The MI450 series is AMD's next-generation Instinct AI GPU, part of the Helios rack-scale platform. AMD has guided for a second-half 2026 launch. The ramp starts in Q3 2026 with significant volume in Q4 2026 extending into 2027. AMD has a confirmed partnership with OpenAI to deploy MI450 at scale.

Why did AMD's gaming revenue fall sequentially in Q4?

Gaming revenue fell 35% sequentially in Q4 2025 because semi-custom SoC sales to console manufacturers declined as expected in the late stage of the current console cycle. AMD guided for a significant double-digit percentage decline in gaming revenue for full-year 2026. Recovery is expected when the next Xbox, using an AMD chip, launches in 2027.

What is ROCm and why does it matter?

ROCm is AMD's open-source software stack for running AI and machine learning workloads on Instinct GPUs. It competes with NVIDIA's proprietary CUDA platform. Historically, ROCm has had narrower software support and higher developer friction than CUDA. AMD added ROCm support to vLLM in Q4 2025, which expands compatibility for inference workloads. Whether ROCm can close enough of the CUDA gap to attract enterprise customers without large in-house AI engineering teams is the key software question for AMD's AI business in 2026.

What is AMD's Q1 2026 revenue guidance?

AMD guided Q1 2026 revenue at approximately $9.8 billion, plus or minus $300 million, representing 32% growth year over year. The sequential decline from Q4's $10.3 billion reflects seasonal weakness in client and gaming, partially offset by sequential growth in data center.

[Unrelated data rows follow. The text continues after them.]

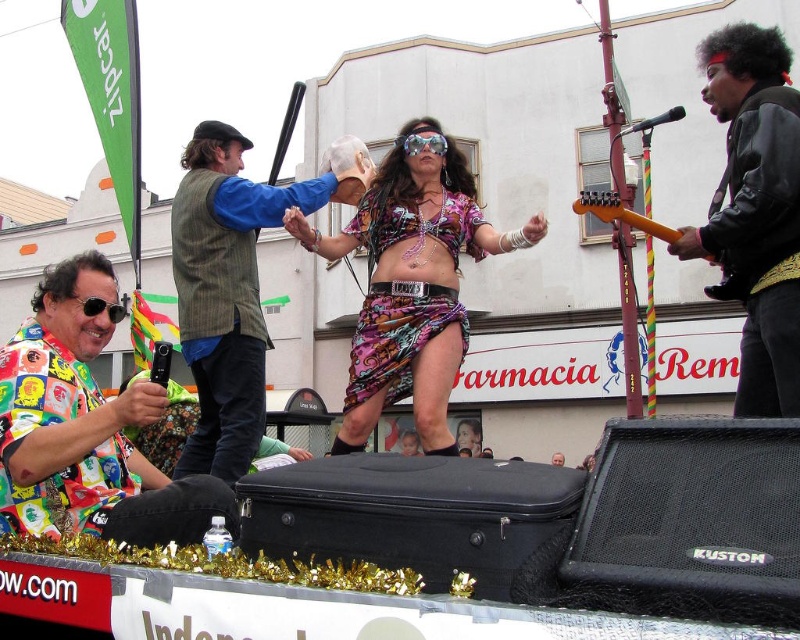 You are a photographer trying to capture both the colorful patchwork shirt at lower left and the printed fabric skirt at center in a single shot. Based on their positions, which one will appear closer to the camera in your photo?

The colorful patchwork shirt at lower left will appear closer to the camera because it is in front of the printed fabric skirt at center.

You are a photographer standing at the center of the image. You need to capture a photo that includes both the Farmacia Rem sign in the background and the colorful patchwork shirt at lower left. Based on their positions, will the shirt be visible in the frame if you focus on the Farmacia Rem sign?

The shirt will be visible because the Farmacia Rem sign is in the background and the colorful patchwork shirt at lower left is positioned at point [86,426], which is within the frame when focusing on the background sign.

You are a photographer trying to capture the colorful patchwork shirt at lower left and the printed fabric skirt at center in the same frame. Based on their positions, which object should you position closer to the left side of your camera viewfinder?

The colorful patchwork shirt at lower left should be positioned closer to the left side of the camera viewfinder since it is located to the left of the printed fabric skirt at center.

What does AMD's balance sheet look like?

As of December 27, 2025, AMD had $10.552 billion in cash and short-term investments against $3.222 billion in total debt, resulting in a net cash position of approximately $7.3 billion. Inventory was $7.920 billion, up from $5.734 billion a year ago, built in anticipation of strong data center demand. AMD's balance sheet does not constrain the business.

What is AMD's long-term revenue target?

Lisa Su guided for data center segment revenue growth of more than 60% annually over the next three to five years, with AI revenue scaling to tens of billions of dollars by 2027. For the full company, AMD's financial analyst day targets include revenue CAGR above 35% over the next three to five years and non-GAAP EPS above $20 in that timeframe.